* _Exercise aim_: Copy out all the records, word for word.

Collected data entries
******

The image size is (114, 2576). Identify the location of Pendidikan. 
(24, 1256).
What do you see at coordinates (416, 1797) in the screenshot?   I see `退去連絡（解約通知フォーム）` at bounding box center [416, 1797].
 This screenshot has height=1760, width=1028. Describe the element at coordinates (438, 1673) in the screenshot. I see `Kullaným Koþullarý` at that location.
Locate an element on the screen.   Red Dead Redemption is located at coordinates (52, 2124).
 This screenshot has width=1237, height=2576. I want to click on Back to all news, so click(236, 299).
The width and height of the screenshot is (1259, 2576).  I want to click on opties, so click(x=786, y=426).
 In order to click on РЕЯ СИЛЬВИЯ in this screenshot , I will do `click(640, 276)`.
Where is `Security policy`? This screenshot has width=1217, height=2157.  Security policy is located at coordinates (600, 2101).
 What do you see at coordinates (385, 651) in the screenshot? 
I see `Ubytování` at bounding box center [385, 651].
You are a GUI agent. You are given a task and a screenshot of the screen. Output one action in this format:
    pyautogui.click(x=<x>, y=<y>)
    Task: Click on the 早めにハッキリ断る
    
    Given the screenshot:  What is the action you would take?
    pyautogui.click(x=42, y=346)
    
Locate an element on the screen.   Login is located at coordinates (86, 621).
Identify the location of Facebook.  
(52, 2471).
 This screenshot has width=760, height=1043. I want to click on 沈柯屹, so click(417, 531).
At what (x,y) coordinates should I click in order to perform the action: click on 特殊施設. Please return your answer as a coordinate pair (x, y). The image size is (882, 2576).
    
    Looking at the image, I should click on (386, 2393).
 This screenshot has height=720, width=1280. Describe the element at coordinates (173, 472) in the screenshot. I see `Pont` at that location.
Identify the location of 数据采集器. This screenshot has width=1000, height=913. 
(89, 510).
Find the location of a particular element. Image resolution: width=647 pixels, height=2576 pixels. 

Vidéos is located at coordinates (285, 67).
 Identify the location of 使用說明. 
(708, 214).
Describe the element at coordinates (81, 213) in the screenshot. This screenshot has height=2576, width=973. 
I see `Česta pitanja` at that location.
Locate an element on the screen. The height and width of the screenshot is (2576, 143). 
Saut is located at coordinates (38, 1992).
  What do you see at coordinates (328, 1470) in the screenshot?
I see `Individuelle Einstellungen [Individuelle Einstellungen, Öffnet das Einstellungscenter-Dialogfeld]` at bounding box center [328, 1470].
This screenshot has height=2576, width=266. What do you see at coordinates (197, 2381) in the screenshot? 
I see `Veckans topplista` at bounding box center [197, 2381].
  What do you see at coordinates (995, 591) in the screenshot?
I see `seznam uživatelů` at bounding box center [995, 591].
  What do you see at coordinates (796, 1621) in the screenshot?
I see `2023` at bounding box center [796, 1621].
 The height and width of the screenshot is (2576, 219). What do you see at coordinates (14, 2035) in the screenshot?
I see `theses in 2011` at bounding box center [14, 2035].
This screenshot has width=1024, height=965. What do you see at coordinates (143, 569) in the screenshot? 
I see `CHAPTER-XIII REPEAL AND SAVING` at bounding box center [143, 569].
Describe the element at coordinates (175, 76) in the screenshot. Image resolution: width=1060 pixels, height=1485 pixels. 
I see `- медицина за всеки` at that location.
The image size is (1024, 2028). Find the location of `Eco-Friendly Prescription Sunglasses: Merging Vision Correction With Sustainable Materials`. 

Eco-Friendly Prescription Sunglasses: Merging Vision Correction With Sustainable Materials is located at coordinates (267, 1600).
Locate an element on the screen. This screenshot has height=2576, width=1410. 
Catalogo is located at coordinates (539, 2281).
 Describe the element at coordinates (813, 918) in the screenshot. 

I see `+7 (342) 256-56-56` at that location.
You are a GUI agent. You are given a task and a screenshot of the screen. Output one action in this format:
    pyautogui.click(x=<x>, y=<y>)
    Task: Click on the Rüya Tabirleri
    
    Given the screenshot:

******

* _Task answer_:
The image size is (114, 2576). Identify the location of Pendidikan. 
(24, 1256).
What do you see at coordinates (416, 1797) in the screenshot?   I see `退去連絡（解約通知フォーム）` at bounding box center [416, 1797].
 This screenshot has height=1760, width=1028. Describe the element at coordinates (438, 1673) in the screenshot. I see `Kullaným Koþullarý` at that location.
Locate an element on the screen.   Red Dead Redemption is located at coordinates (52, 2124).
 This screenshot has width=1237, height=2576. I want to click on Back to all news, so click(236, 299).
The width and height of the screenshot is (1259, 2576).  I want to click on opties, so click(x=786, y=426).
 In order to click on РЕЯ СИЛЬВИЯ in this screenshot , I will do `click(640, 276)`.
Where is `Security policy`? This screenshot has width=1217, height=2157.  Security policy is located at coordinates (600, 2101).
 What do you see at coordinates (385, 651) in the screenshot? 
I see `Ubytování` at bounding box center [385, 651].
You are a GUI agent. You are given a task and a screenshot of the screen. Output one action in this format:
    pyautogui.click(x=<x>, y=<y>)
    Task: Click on the 早めにハッキリ断る
    
    Given the screenshot:  What is the action you would take?
    pyautogui.click(x=42, y=346)
    
Locate an element on the screen.   Login is located at coordinates (86, 621).
Identify the location of Facebook.  
(52, 2471).
 This screenshot has width=760, height=1043. I want to click on 沈柯屹, so click(417, 531).
At what (x,y) coordinates should I click in order to perform the action: click on 特殊施設. Please return your answer as a coordinate pair (x, y). The image size is (882, 2576).
    
    Looking at the image, I should click on (386, 2393).
 This screenshot has height=720, width=1280. Describe the element at coordinates (173, 472) in the screenshot. I see `Pont` at that location.
Identify the location of 数据采集器. This screenshot has width=1000, height=913. 
(89, 510).
Find the location of a particular element. Image resolution: width=647 pixels, height=2576 pixels. 

Vidéos is located at coordinates (285, 67).
 Identify the location of 使用說明. 
(708, 214).
Describe the element at coordinates (81, 213) in the screenshot. This screenshot has height=2576, width=973. 
I see `Česta pitanja` at that location.
Locate an element on the screen. The height and width of the screenshot is (2576, 143). 
Saut is located at coordinates (38, 1992).
  What do you see at coordinates (328, 1470) in the screenshot?
I see `Individuelle Einstellungen [Individuelle Einstellungen, Öffnet das Einstellungscenter-Dialogfeld]` at bounding box center [328, 1470].
This screenshot has height=2576, width=266. What do you see at coordinates (197, 2381) in the screenshot? 
I see `Veckans topplista` at bounding box center [197, 2381].
  What do you see at coordinates (995, 591) in the screenshot?
I see `seznam uživatelů` at bounding box center [995, 591].
  What do you see at coordinates (796, 1621) in the screenshot?
I see `2023` at bounding box center [796, 1621].
 The height and width of the screenshot is (2576, 219). What do you see at coordinates (14, 2035) in the screenshot?
I see `theses in 2011` at bounding box center [14, 2035].
This screenshot has width=1024, height=965. What do you see at coordinates (143, 569) in the screenshot? 
I see `CHAPTER-XIII REPEAL AND SAVING` at bounding box center [143, 569].
Describe the element at coordinates (175, 76) in the screenshot. Image resolution: width=1060 pixels, height=1485 pixels. 
I see `- медицина за всеки` at that location.
The image size is (1024, 2028). Find the location of `Eco-Friendly Prescription Sunglasses: Merging Vision Correction With Sustainable Materials`. 

Eco-Friendly Prescription Sunglasses: Merging Vision Correction With Sustainable Materials is located at coordinates (267, 1600).
Locate an element on the screen. This screenshot has height=2576, width=1410. 
Catalogo is located at coordinates (539, 2281).
 Describe the element at coordinates (813, 918) in the screenshot. 

I see `+7 (342) 256-56-56` at that location.
You are a GUI agent. You are given a task and a screenshot of the screen. Output one action in this format:
    pyautogui.click(x=<x>, y=<y>)
    Task: Click on the Rüya Tabirleri
    
    Given the screenshot:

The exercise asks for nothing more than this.